Ternyata alasan Junmyeon memanggil tadi adalah untuk membawakan salah satu es krim yang dibelinya; karena jumlah es krimnya ada tiga. Eunsoo langsung memakan es krimnya dan hendak kembali ke tempat duduk tadi. Belum sampai ke tempat tujuan, Eunsoo menghentikan langkahnya. Dari tempatnya berdiri, ia melihat Junghee yang sedang menelepon. Junmyeon menyusul di sebelahnya sembarimembawa 2 cone es krim—yangsatu untuk dirinya, yang satu untuk Junghee. Tak berapa lama kemudian, Junghee pergi dengan langkah cepat menuju gerbang keluar taman hiburan.

“Ya! Noona mau kemana?” Tanya Junmyeon dengan suara keras, tapi tidakterdengar oleh Junghee.

Sementara Eunsoo hanya tersenyum. Senyum yang sulit diartikan oleh Junmyeon.

“Makan saja es krimnya. Junghee onnie punya urusan lain yang lebih penting.”

 

+++

 

Junghee semakin mempercepat langkahnya. Ia segera pergi ke toko bunga langganannya. Ia memilih bunga kesukaan Sehun. Bunga akasia berwarna kuning yang memiliki makna cinta rahasia.

“Junghee-ssi, kau datang lagi. Harganya 5.000 won.”

Junghee memberikan seulas senyum pada ahjumma yang berbicara padanya, kemudian membayarnya, dan segera meninggalkan tempat itu agar ia bisa cepat-cepat bertemu dengan si penelepon tadi. Ia sangat merindukannya. Ia penasaran bagaimana kabarnya, apakah tingginya bertambah, dan apakah ia masih tampan seperti dulu. Begitu banyak pertanyaan yang muncul di benak Junghee setelah 4 tahun tidak pernah bertemu.

Akhirnya Junghee sampai di tempat tujuan. Tempat dimana mereka bersepakat untuk bertemu. Tempat dimana raga Sehun beristirahat dengan tenang.

“Sudah lama sekali. Kau berubah banyak ya setelah kelulusan SMA,” ucap Luhan ketika mendapati Junghee yang sudah datang untuk menjenguk peristirahatan Sehun bersama-sama.

 

+++

 

“Sehun-ah—bagaimana keadaanmu? Sudah 5 tahun semenjak kau pergi,” ucap Luhan seraya menghela nafas.

Junghee meletakkan buket bunga akasia yang ia beli tadi dan meletakkannya di tempat yang sama dengan bunga-bunga sebelumnya.

“Junghee, kau sering kesini?” tanya Luhan saat melihat banyaknya bunga disana, yang sama persis seperti bunga yang dibawa Junghee.

“Ne,” jawabnya dengan sedikit anggukan.

Luhan kemudian ikut meletakkan bunga miliknya di sebelah bunga akasia kuning itu. Merasa sudah selesai, Luhan mengajak Junghee ke suatu tempat.

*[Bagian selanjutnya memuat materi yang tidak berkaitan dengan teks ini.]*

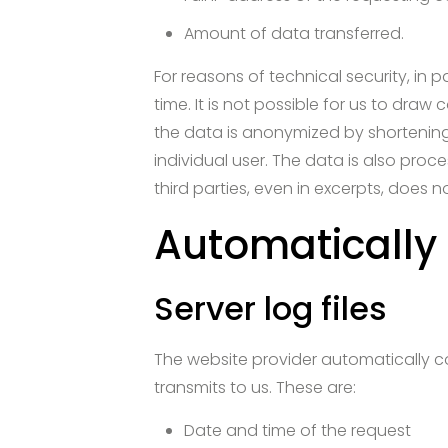
Amount of data transferred.
For reasons of technical security, in 
time. It is not possible for us to draw
the data is anonymized by shortening t
individual user. The data is also pro
third parties, even in excerpts, does n
Automatically
Server log files
The website provider automatically col
transmits to us. These are:
Date and time of the request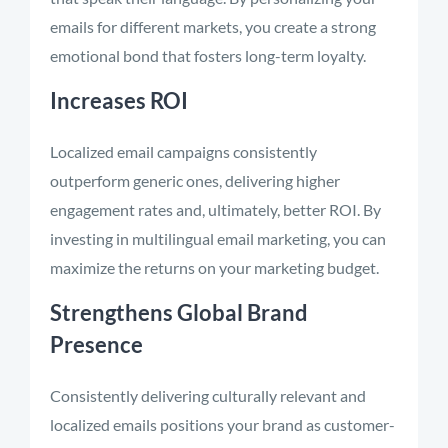
emails for different markets, you create a strong
emotional bond that fosters long-term loyalty.
Increases ROI
Localized email campaigns consistently
outperform generic ones, delivering higher
engagement rates and, ultimately, better ROI. By
investing in multilingual email marketing, you can
maximize the returns on your marketing budget.
Strengthens Global Brand
Presence
Consistently delivering culturally relevant and
localized emails positions your brand as customer-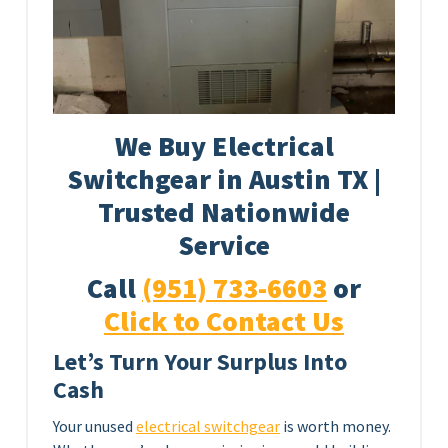
We Buy Electrical
Switchgear in Austin TX |
Trusted Nationwide
Service
Call
(951) 733-6603
or
Click to Contact Us
Let’s Turn Your Surplus Into
Cash
Your unused
electrical switchgear
is worth money.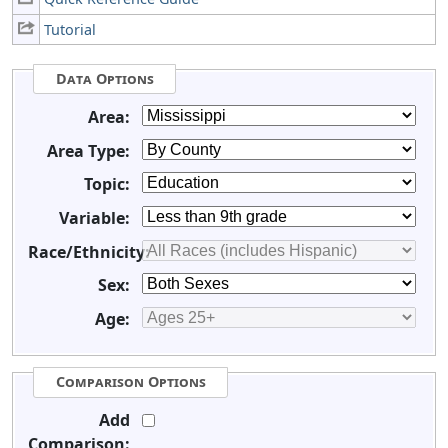
Tutorial
Data Options
Area:
Area Type:
Topic:
Variable:
Race/Ethnicity:
Sex:
Age:
Comparison Options
Add
Comparison: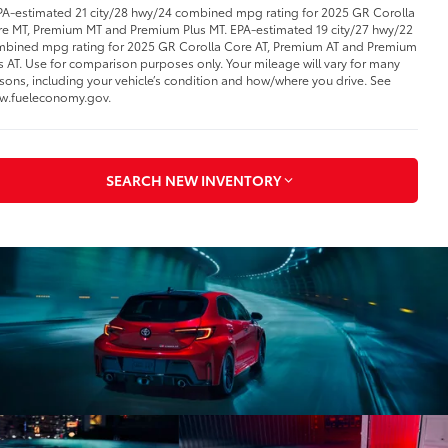
PA-estimated 21 city/28 hwy/24 combined mpg rating for 2025 GR Corolla
e MT, Premium MT and Premium Plus MT. EPA-estimated 19 city/27 hwy/22
bined mpg rating for 2025 GR Corolla Core AT, Premium AT and Premium
s AT. Use for comparison purposes only. Your mileage will vary for many
sons, including your vehicle’s condition and how/where you drive. See
w.fueleconomy.gov.
SEARCH NEW INVENTORY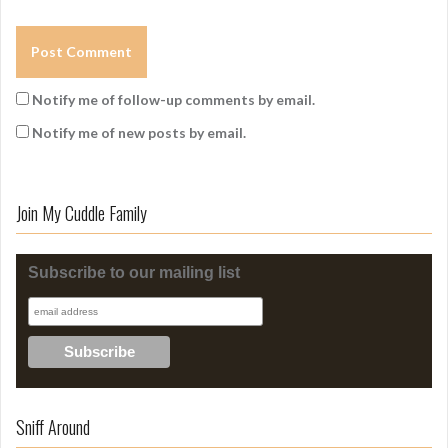
Notify me of follow-up comments by email.
Notify me of new posts by email.
Join My Cuddle Family
Subscribe to our mailing list
Sniff Around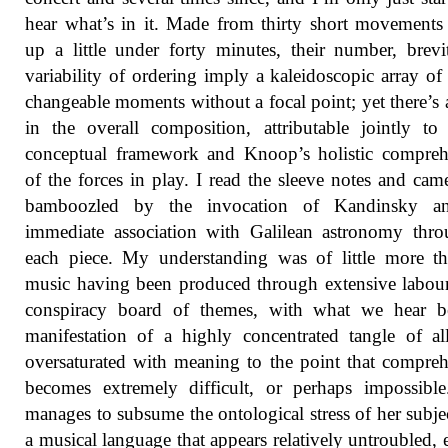
hear what’s in it. Made from thirty short movements
up a little under forty minutes, their number, brev
variability of ordering imply a kaleidoscopic array of
changeable moments without a focal point; yet there’s a
in the overall composition, attributable jointly to
conceptual framework and Knoop’s holistic compreh
of the forces in play. I read the sleeve notes and ca
bamboozled by the invocation of Kandinsky a
immediate association with Galilean astronomy thr
each piece. My understanding was of little more t
music having been produced through extensive labou
conspiracy board of themes, with what we hear b
manifestation of a highly concentrated tangle of al
oversaturated with meaning to the point that compre
becomes extremely difficult, or perhaps impossibl
manages to subsume the ontological stress of her subje
a musical language that appears relatively untroubled, 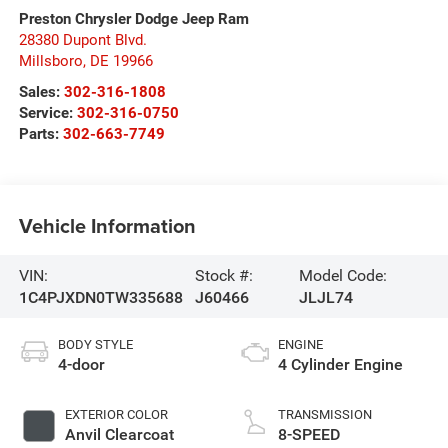
Preston Chrysler Dodge Jeep Ram
28380 Dupont Blvd.
Millsboro
,
DE
19966
Sales:
302-316-1808
Service:
302-316-0750
Parts:
302-663-7749
Vehicle Information
VIN:
Stock #:
Model Code:
1C4PJXDN0TW335688
J60466
JLJL74
BODY STYLE
ENGINE
4-door
4 Cylinder Engine
EXTERIOR COLOR
TRANSMISSION
Anvil Clearcoat
8-SPEED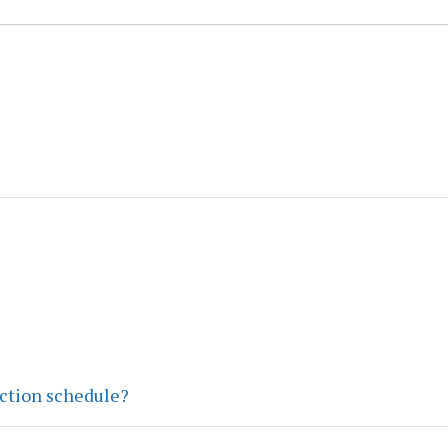
ection schedule?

“Apakah kau sudah makan siang? Aku belum, jadi kau harus menemaniku.” Ucap Luhan tanpa memberi kesempatan Junghee untuk menjawab.

 

+++

 

Luhan memakan makanannya dengan lahap. Cara makannya itu seperti orang yang 3 hari belum makan sama sekali.

“Aku sangat merindukan masakan korea,” ucapnya sambil terkekeh. Padahal, masih ada makanan di dalam mulutnya.

Junghee berusaha untuk tidak mempermasalahkan itu. “Memang 4 tahun ini kau kemana?”

“Maaf ya, waktu itu aku tidak sempat memberitahumu termasuk teman-teman yang lain. Aku kuliah di Jerman karena disana aku menemukan universitas hukum dengan biaya murah. Aku baru saja diwisuda 4 bulan yang lalu, baru minggu ini aku bisa kembali ke Korea. Oh iya, nomor yang kugunakan untuk meneleponmu tadi masih menggunakan nomor Jerman.” Jelas Luhan panjang lebar.

Junghee terkagum-kagum mendengar jawaban Luhan, berarti hanya 3,5 tahun Luhan sudah lulus menjadi seorang sarjana, apalagi di Jerman itu sangat bergengsi. Dan itulah mengapa nomor Luhan sangat asing.

“Lalu bagaimana denganmu? Maksudku, kuliahmu?” tanya Luhan.

“Aku masih dalam proses menyusun skripsi yang sebentar lagi selesai, aku tertarik dengan seni jadi—”

“Kau masuk jurusan fotografi?” potong Luhan.

“Ani.” Jawab Junghee cepat. “Aku—masuk jurusan desain interior.” lanjutnya.

“Tapi, bukankah fotografi adalah hobimu? Saat SMA kau selalu membawa kamera—”

“Kameraku sudah kuberikan kepada adikku karena ia mengikuti khursusnya,”

“Ahh, begitu. Hmm, kalau kau sudah lulus, bisakah aku memintamu untuk mendesain ruangan di rumahku?”

“Ne, tentu saja,”

“Oh iya, kau tahu, setelah masuk hukum aku baru sadar kalau kelakuanku saat SMA dulu bisa dipidanakan. Untung saja kau menyadarkanku. Sekali lagi gomawo!”

Junghee hanya mengangguk seraya tersenyum karena bingung harus menjawab apa. Ia kemudian menyuruh Luhan untuk segera melanjutkan makannya. Daritadi Luhan terus saja bercerita, sangat berbeda dengan Luhan yang dulu.

 

+++

 

“Terima kasih sudah mengantarku pulang,” ucap Junghee setelah turun dari motor Luhan.

Luhan tersenyum sebagai jawaban. Kemudian Junghee pamit dan hendak masuk ke dalam apartemennya karena ingin cepat-cepat istirahat. Tiba-tiba Luhan teringat akan sesuatu.

“Tunggu!” panggilnya.

Junghee menoleh dengan ekspresi bingung. Semakin bingung ketika melihat Luhan yang menyodorkan sesuatu padanya. “Ini untukmu,” ucap Luhan.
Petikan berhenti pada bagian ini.